[Collected data entries]
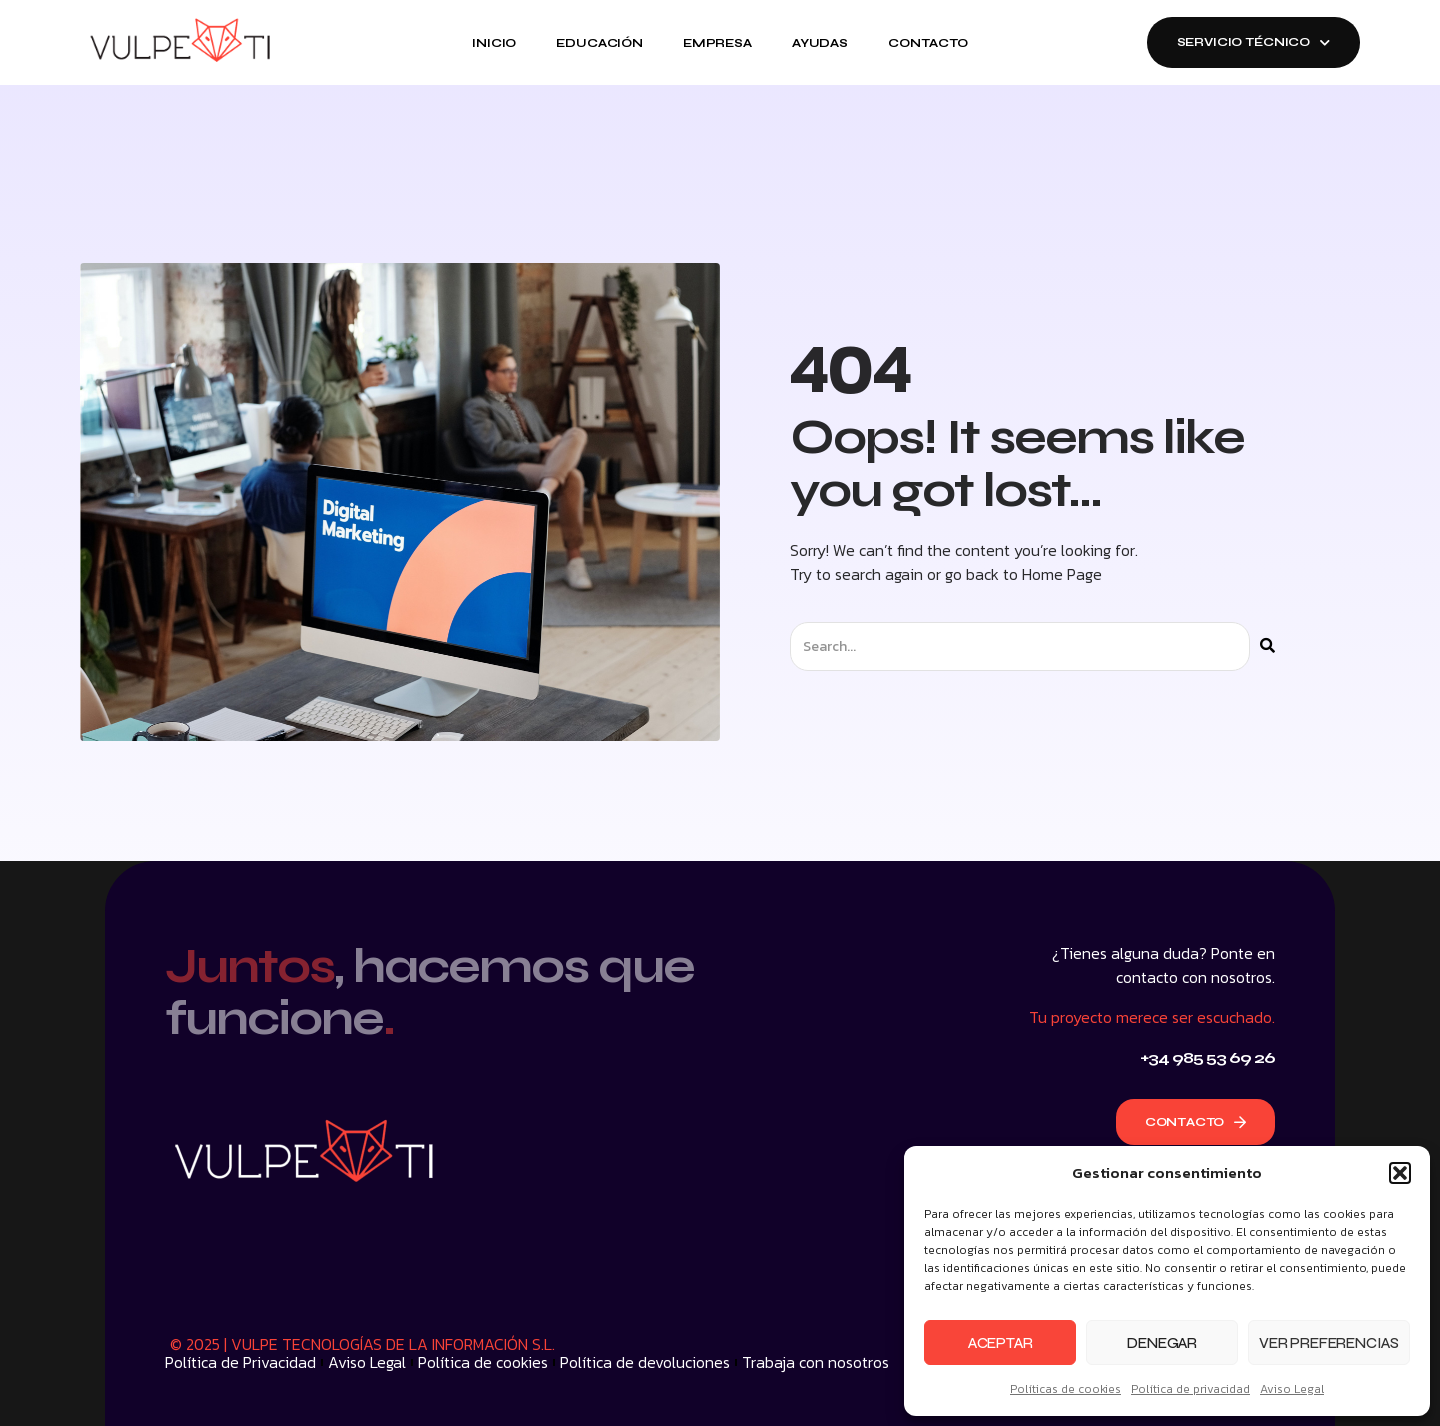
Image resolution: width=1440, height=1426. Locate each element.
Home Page (1062, 574)
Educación (599, 43)
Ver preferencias (1329, 1343)
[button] (1400, 1173)
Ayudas (820, 43)
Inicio (494, 43)
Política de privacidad (1190, 1389)
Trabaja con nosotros (815, 1362)
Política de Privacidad (240, 1362)
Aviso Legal (1292, 1389)
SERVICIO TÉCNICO (1253, 42)
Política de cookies (483, 1362)
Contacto (928, 43)
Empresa (717, 43)
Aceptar (1000, 1343)
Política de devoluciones (645, 1362)
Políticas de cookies (1065, 1389)
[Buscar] (1267, 646)
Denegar (1162, 1343)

### Task goal
Retype the records above exactly. Leave the pictures out.

### Output of the exercise
Image resolution: width=1440, height=1426. Locate each element.
Home Page (1062, 574)
Educación (599, 43)
Ver preferencias (1329, 1343)
[button] (1400, 1173)
Ayudas (820, 43)
Inicio (494, 43)
Política de privacidad (1190, 1389)
Trabaja con nosotros (815, 1362)
Política de Privacidad (240, 1362)
Aviso Legal (1292, 1389)
SERVICIO TÉCNICO (1253, 42)
Política de cookies (483, 1362)
Contacto (928, 43)
Empresa (717, 43)
Aceptar (1000, 1343)
Política de devoluciones (645, 1362)
Políticas de cookies (1065, 1389)
[Buscar] (1267, 646)
Denegar (1162, 1343)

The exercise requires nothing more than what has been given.